=== Section Start ===

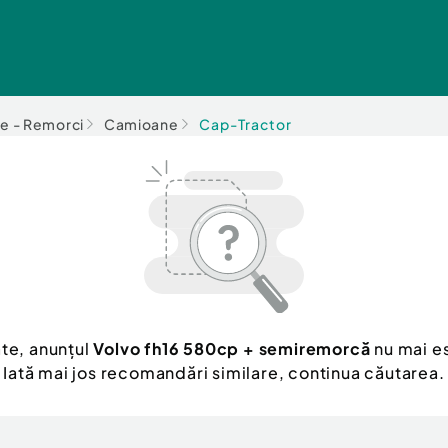
e - Remorci
Camioane
Cap-Tractor
te, anunțul
Volvo fh16 580cp + semiremorcă
nu mai es
Iată mai jos recomandări similare, continua căutarea.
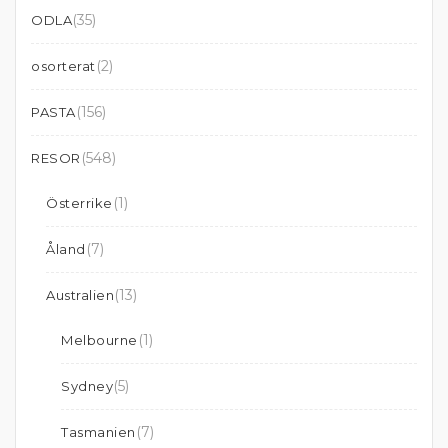
(35)
ODLA
(2)
osorterat
(156)
PASTA
(548)
RESOR
(1)
Österrike
(7)
Åland
(13)
Australien
(1)
Melbourne
(5)
Sydney
(7)
Tasmanien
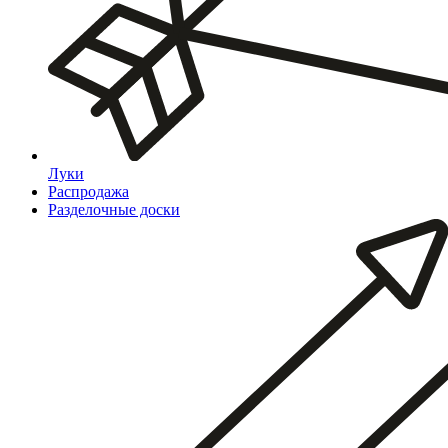
Луки
Распродажа
Разделочные доски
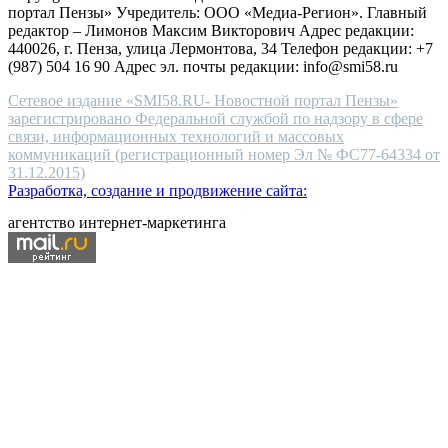
портал Пензы» Учредитель: ООО «Медиа-Регион». Главный
people.
редактор – Лимонов Максим Викторович Адрес редакции:
440026, г. Пенза, улица Лермонтова, 34 Телефон редакции: +7
(987) 504 16 90 Адрес эл. почты редакции: info@smi58.ru
Сетевое издание «SMI58.RU- Новостной портал Пензы»
зарегистрировано Федеральной службой по надзору в сфере
связи, информационных технологий и массовых
коммуникаций (регистрационный номер Эл № ФС77-64334 от
31.12.2015)
Разработка, создание и продвижение сайта:
агентство интернет-маркетинга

=== Section End ===

The word to find is "редакции". Copy every line of the data that holds it.

Output of the exercise:
редактор – Лимонов Максим Викторович Адрес редакции:
440026, г. Пенза, улица Лермонтова, 34 Телефон редакции: +7
(987) 504 16 90 Адрес эл. почты редакции: info@smi58.ru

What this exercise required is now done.